I remember marvelling at the sight of members of the voluntary muttawa - Committee for Preventing Vice and Promoting virtue - in Jeddah, alighting from a large American air-conditioned SUV to hassle women for not covering their heads. I would have had some respect for them if they had dismounted from camels as there would be have been some consistency in their endeavours.

I thought of the muttawa, when mobile phone users protested in County Galway about plans to put a mobile phone mast on a Radio na Gaeltachta transmitter that had been there for several decades. For all they knew, the radio signals from the main mast may have been potentially more damaging.

So what are we to make of the opposition in Mayo to the piping ashore of gas to an onshore terminal?

There is again the political self-interest present, as independent T.D. Dr. Gerry Cowley has seen an opportunity of jumping on a passing bandwagon. Another local T.D. Fine Gael leader Enda Kenny, has resisted such pressure.

Keeping the issue of the very generous 1989 exploration license terms separate, the issue of safety is present in many situations.

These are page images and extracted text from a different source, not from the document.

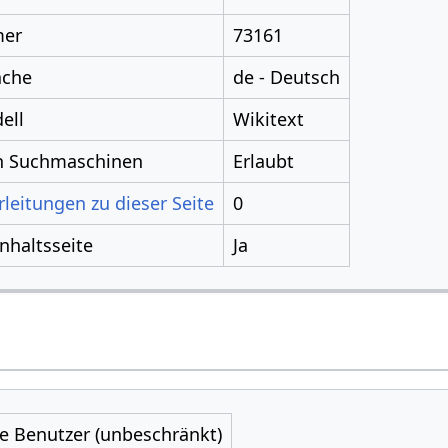
mer
73161
ache
de - Deutsch
ell
Wikitext
ch Suchmaschinen
Erlaubt
leitungen zu dieser Seite
0
Inhaltsseite
Ja
le Benutzer (unbeschränkt)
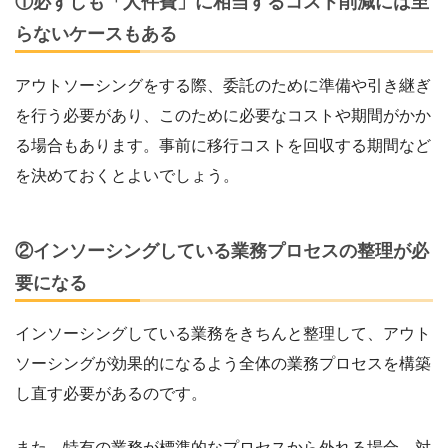
①必ずしも「人件費」に相当するコスト削減には至
らないケースもある
アウトソーシングをする際、委託のために準備や引き継ぎ
を行う必要があり、このために必要なコストや期間がかか
る場合もあります。事前に移行コストを回収する期間など
を決めておくとよいでしょう。
②インソーシングしている業務プロセスの整理が必
要になる
インソーシングしている業務をきちんと整理して、アウト
ソーシングが効果的になるよう全体の業務プロセスを構築
し直す必要があるのです。
また、特有の業務が標準的なプロセスから外れる場合、対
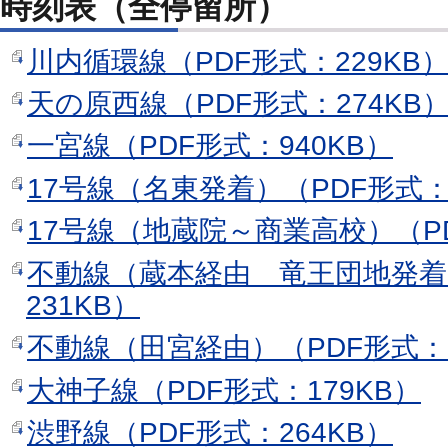
時刻表（全停留所）
川内循環線（PDF形式：229KB
天の原西線（PDF形式：274KB
一宮線（PDF形式：940KB）
17号線（名東発着）（PDF形式：
17号線（地蔵院～商業高校）（PD
不動線（蔵本経由 竜王団地発着
231KB）
不動線（田宮経由）（PDF形式：1
大神子線（PDF形式：179KB）
渋野線（PDF形式：264KB）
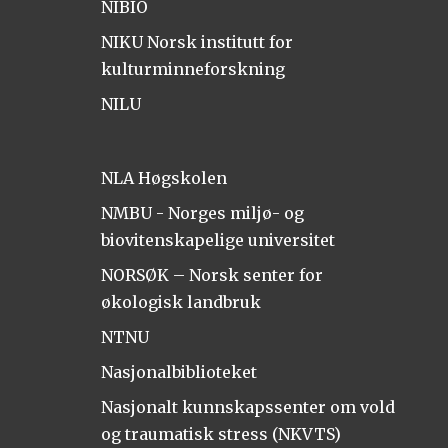
NIBIO
NIKU Norsk institutt for
kulturminneforskning
NILU
NLA Høgskolen
NMBU - Norges miljø- og
biovitenskapelige universitet
NORSØK – Norsk senter for
økologisk landbruk
NTNU
Nasjonalbiblioteket
Nasjonalt kunnskapssenter om vold
og traumatisk stress (NKVTS)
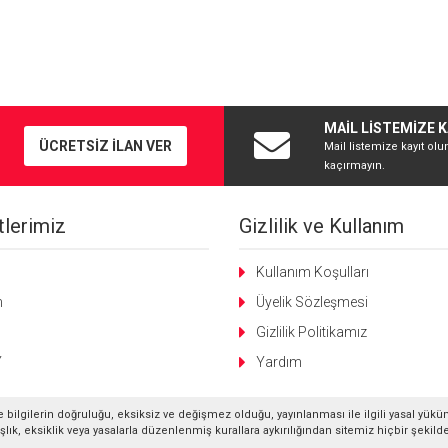
MAİL LİSTEMİZE K
ÜCRETSİZ İLAN VER
Mail listemize kayıt olu
kaçırmayın.
lerimiz
Gizlilik ve Kullanım
g
Kullanım Koşulları
m
Üyelik Sözleşmesi
Gizlilik Politikamız
Y
Yardım
 bilgilerin doğruluğu, eksiksiz ve değişmez olduğu, yayınlanması ile ilgili yasal yükü
anlışlık, eksiklik veya yasalarla düzenlenmiş kurallara aykırılığından sitemiz hiçbir şeki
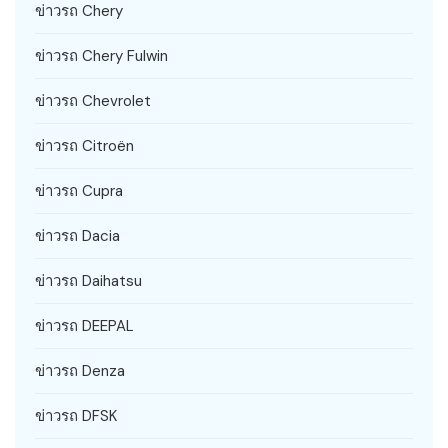
ข่าวรถ Chery
ข่าวรถ Chery Fulwin
ข่าวรถ Chevrolet
ข่าวรถ Citroën
ข่าวรถ Cupra
ข่าวรถ Dacia
ข่าวรถ Daihatsu
ข่าวรถ DEEPAL
ข่าวรถ Denza
ข่าวรถ DFSK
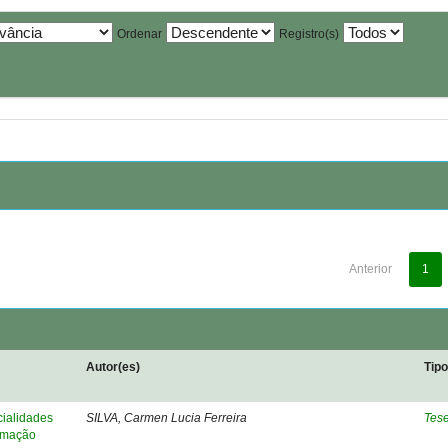
Ordenar
Registro(s)
Anterior
1
Autor(es)
Tip
cialidades
SILVA, Carmen Lucia Ferreira
Tes
ormação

How many encounter full petrol tankers on the roads everyday? I saw somewhere recently that 40% of our electricity generation depends on gas piped from Scotland. Kinsale gas was piped from near Kinsale on the south coast to Dublin but if it had to be put miles from every house, how practical would it have been to build a pipeline?

Safety of course should be paramount in the Corrib project situation, but is delivery of gas into your home any more dangerous than having a pipeline near it?

Some of the farmers were apparently unhappy with the money on offer from Shell for transit through their lands.

Some German and Dutch workers who fund the Common Agricultural Policy that has resulted in cheques being put in the post today for farmers in Rossport and elsewhere, live in cities where there is seldom much choice for the lower-paid as to the proximity to danger such as port terminals and so on.

It's reported that local businesses in the Rossport area, are getting visits from protest organisers with requests to refuse to provide goods or services to the project. The intimidation could not be compared with what existed in the North but anyone from rural Ireland and in particular Mayo where the infamous Captain Boycott had lived, knows that the business folk haven't exactly a democratic choice.

The campaign of ostracisation of Boycott in 1880 is said to have become a cause célèbre in the British press, with newspapers sending correspondents to the West of Ireland to highlight what they viewed as the victimisation of a servant of a peer of the realm by Irish peasants.

The peasants are no more thanks to the European Union and US investment. It's not clear what the exact cocktail of motives are, that are feeding the present campaign. The issue of safety has been addressed following the acceptance by the Government of the advice of international experts.

The protesters no longer have to worry about emigration, the CAP cheque is in the post and meantime, who takes risks to supply them with electricity, even gas from Scotland and other modern contraptions such as mobile phones?